In this exercise, retype exactly and only the lines from the top of the entries below through the line that holds "s dit nummer nog beter. Waar", omitting pictures.

[[ Exercise inputs open ]]

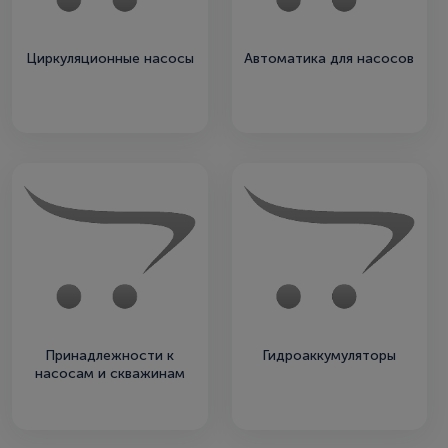
Циркуляционные насосы
Автоматика для насосов
Принадлежности к
Гидроаккумуляторы
насосам и скважинам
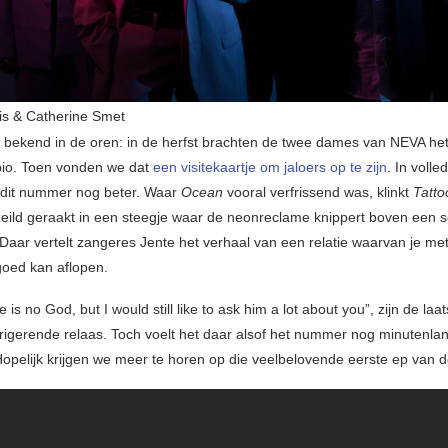
lis & Catherine Smet
t bekend in de oren: in de herfst brachten de twee dames van NEVA het
pio. Toen vonden we dat
een visitekaartje om jaloers op te zijn
. In volle
s dit nummer nog beter. Waar
Ocean
vooral verfrissend was, klinkt
Tatto
zeild geraakt in een steegje waar de neonreclame knippert boven een
 Daar vertelt zangeres Jente het verhaal van een relatie waarvan je m
 goed kan aflopen.
e is no God, but I would still like to ask him a lot about you”, zijn de la
trigerende relaas. Toch voelt het daar alsof het nummer nog minutenla
opelijk krijgen we meer te horen op die veelbelovende eerste ep van d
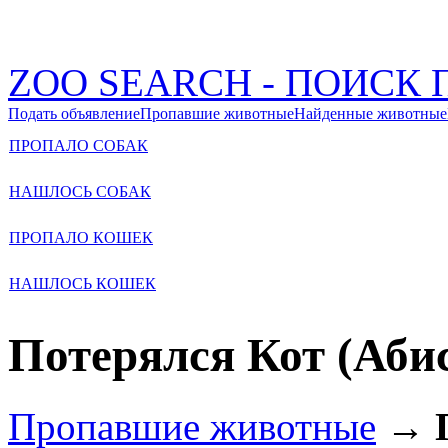
ZOO SEARCH - ПОИС
Подать объявление
Пропавшие животные
Найденные животные
ПРОПАЛО СОБАК
НАШЛОСЬ СОБАК
ПРОПАЛО КОШЕК
НАШЛОСЬ КОШЕК
Потерялся Кот (Аби
Пропавшие животные
→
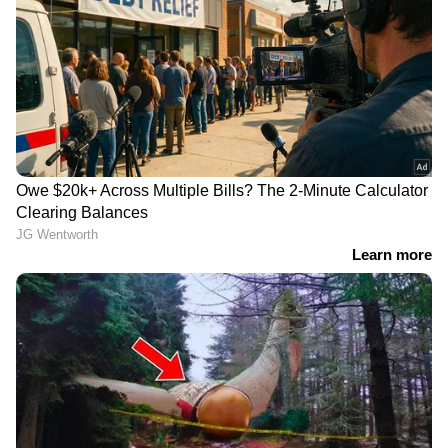
തൂഫാനിൽ കുടുങ്ങി
ആരതി രാജിനെ
ജ്യോത്സ്യനും;
വിവേകിന്‍റെ വീട്ടിലെത്തിച്ചു,
ജ്യോതിഷാലയത്തിൽനിന്ന്
യുവതികൾ രാത്രി തങ്ങിയ
പിടിച്ചെടുത്തത് കഞ്ചാവ്!
സ്ഥലത്തും തെളിവെടുപ്പ്;
പൊലീസുകാരന്‍റെ ബുള്ളറ്റ്
ബൈക്ക് കത്തിച്ച കേസിൽ
അന്വേഷണം
LATEST VIDEOS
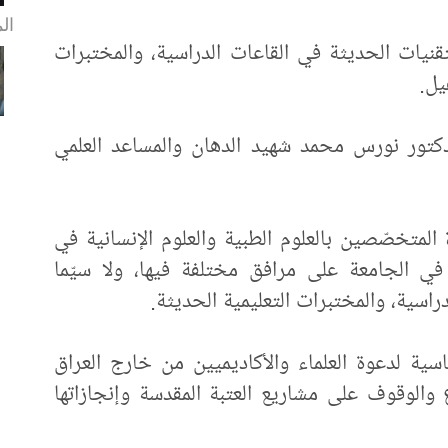
ال
قنيات الحديثة في القاعات الدراسية، والمختبرات
يل.
دكتور نورس محمد شهيد الدهان والمساعد العلمي
المتخصّصين بالعلوم الطبية والعلوم الإنسانية في
ي الجامعة على مرافق مختلفة فيها، ولا سيّما
راسية، والمختبرات التعليمية الحديثة.
اسية لدعوة العلماء والأكاديميين من خارج العراق
 والوقوف على مشاريع العتبة المقدسة وإنجازاتها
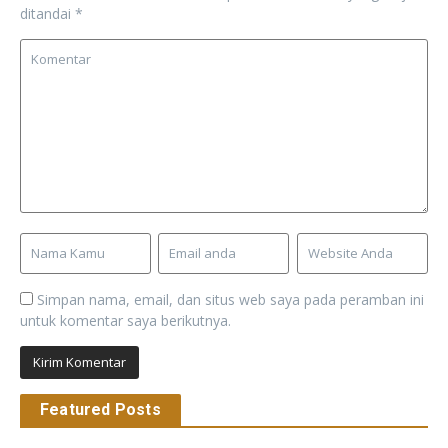
ditandai
*
Simpan nama, email, dan situs web saya pada peramban ini
untuk komentar saya berikutnya.
Featured Posts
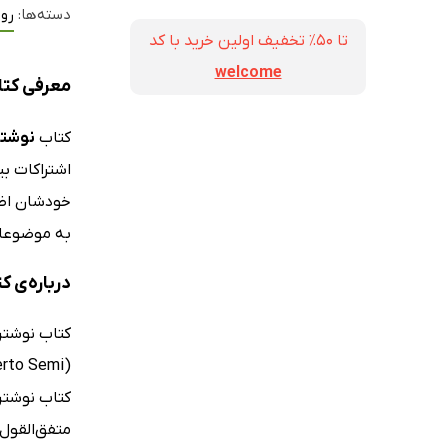
دسته‌ها:
روا
تا ۵۰٪ تخفیف اولین خرید با کد
welcome
معرفی کتا
کتاب
نوشتن
اشتراکات ب
خودشان اظها
به موضوعاتی
درباره‌ی ک
متفق‌القول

[[ Exercise inputs closed ]]

Answer to the exercise:
Циркуляционные насосы
Автоматика для насосов
Принадлежности к
Гидроаккумуляторы
насосам и скважинам
lis & Catherine Smet
t bekend in de oren: in de herfst brachten de twee dames van NEVA het
pio. Toen vonden we dat
een visitekaartje om jaloers op te zijn
. In volle
s dit nummer nog beter. Waar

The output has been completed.